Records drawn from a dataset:

----

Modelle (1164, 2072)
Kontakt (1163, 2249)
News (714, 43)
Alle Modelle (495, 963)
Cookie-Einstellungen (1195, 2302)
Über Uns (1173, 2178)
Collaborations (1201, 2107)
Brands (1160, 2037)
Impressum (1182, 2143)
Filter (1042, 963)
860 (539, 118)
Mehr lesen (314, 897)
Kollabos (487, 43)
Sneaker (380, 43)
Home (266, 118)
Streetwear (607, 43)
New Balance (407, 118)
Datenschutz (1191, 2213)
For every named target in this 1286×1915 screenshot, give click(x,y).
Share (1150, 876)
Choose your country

----

## PROBLEM STATEMENT
Up to and including the last line of the data, copy each line exactly, starting with the line that contains "Datenschutz (1191, 2213)".

## SOLUTION FOR THIS PROBLEM
Datenschutz (1191, 2213)
For every named target in this 1286×1915 screenshot, give click(x,y).
Share (1150, 876)
Choose your country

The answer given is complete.